When using external solr on a local machine, certain limit was probably reached and crawling couldn’t continue. error from yacy log:

request: http://127.0.0.1:8983/solr/webgraph/update?wt=javabin&version=2 
Remote error message: Exception writing document id DIPzuvxSD0j4WPPTvvxSD0j4cb97ff6f to the index; possible analysis error: number
 of documents in the index cannot exceed 2147483519 
        at java.base/java.util.concurrent.ThreadPoolExecutor.runWorker(ThreadPoolExecutor.java:1136) 
        at java.base/java.util.concurrent.ThreadPoolExecutor$Worker.run(ThreadPoolExecutor.java:635) 
        at java.base/java.lang.Thread.run(Thread.java:833) 
E 2023/01/12 12:38:58 org.apache.solr.client.solrj.impl.ConcurrentUpdateSolrClient error

is this behavior expected? is there a bug? how to solve or workaround?

It is probably a feature of solr, that number of documents cannot exceed 2147483519. Which, in the case of webgraph is done quite easily.

Possibly, it might by solvable by splitshard, as described here. But in that case, we need to use solr in ‘cloud mode’, is that so?

@orbiter, what is the exact difference between using ‘webgraph’ and and ‘citation reference’? I couldn’t find anywhere in the documentation…

I use an external solr (so the db process is independent on yacy and doesn’t fill the ram and other hardware constraints so easily), is that a reason?

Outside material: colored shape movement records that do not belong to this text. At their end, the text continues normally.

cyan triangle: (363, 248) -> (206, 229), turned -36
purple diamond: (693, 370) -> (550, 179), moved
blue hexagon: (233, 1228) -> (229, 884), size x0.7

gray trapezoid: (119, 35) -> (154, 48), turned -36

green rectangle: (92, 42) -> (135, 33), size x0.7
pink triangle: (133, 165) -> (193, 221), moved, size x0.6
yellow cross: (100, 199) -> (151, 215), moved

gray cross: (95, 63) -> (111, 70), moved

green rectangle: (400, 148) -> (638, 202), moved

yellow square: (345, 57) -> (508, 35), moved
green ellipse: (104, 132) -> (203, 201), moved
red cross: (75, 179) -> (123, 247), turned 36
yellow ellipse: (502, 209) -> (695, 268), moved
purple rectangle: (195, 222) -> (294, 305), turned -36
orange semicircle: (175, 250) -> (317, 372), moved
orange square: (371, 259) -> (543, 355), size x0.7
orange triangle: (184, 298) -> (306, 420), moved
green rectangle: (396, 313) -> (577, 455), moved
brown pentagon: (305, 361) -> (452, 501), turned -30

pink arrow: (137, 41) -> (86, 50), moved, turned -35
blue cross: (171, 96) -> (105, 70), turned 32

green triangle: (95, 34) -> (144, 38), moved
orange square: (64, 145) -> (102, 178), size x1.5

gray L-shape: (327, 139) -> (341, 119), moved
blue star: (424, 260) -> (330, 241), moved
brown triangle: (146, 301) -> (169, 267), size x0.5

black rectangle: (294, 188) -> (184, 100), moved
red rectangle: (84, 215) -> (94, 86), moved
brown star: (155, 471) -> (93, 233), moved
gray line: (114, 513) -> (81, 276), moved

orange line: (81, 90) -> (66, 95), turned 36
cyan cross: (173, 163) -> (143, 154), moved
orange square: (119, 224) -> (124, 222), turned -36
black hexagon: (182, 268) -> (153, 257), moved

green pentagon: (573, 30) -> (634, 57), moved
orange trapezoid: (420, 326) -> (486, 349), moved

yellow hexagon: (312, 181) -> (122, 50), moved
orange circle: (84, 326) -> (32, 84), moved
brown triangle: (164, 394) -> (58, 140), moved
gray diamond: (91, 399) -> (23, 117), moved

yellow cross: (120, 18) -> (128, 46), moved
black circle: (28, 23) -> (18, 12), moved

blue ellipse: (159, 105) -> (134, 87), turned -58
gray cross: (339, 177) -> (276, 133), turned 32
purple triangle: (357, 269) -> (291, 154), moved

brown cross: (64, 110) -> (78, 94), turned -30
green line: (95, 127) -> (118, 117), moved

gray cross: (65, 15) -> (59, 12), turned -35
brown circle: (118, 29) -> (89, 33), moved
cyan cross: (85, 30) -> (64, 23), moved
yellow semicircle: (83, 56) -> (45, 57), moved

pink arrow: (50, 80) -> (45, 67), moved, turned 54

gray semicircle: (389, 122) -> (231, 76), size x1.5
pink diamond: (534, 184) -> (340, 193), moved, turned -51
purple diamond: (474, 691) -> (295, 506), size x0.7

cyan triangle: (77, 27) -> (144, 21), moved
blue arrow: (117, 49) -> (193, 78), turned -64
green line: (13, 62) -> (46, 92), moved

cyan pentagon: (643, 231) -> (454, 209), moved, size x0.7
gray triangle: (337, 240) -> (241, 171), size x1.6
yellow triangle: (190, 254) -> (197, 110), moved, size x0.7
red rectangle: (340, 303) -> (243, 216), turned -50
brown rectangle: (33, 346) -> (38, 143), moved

Does it happen in embeded solr as well? Did someone else meet this bug as well? What could be a solution? Could some sort of automatic split help?

“webgraph” is an index in solr, “citation reference” is a built-in data structure in YaCy

Thanks for reply! You described the difference in storage, but, to be more specific, what is the difference in function? What is the impact on sorting of results? Is it worth more to use “webgraph” or “citation reference”?

Has anyone tried java developer 23?
Just what I picked up on twitter.
Or is this way off base?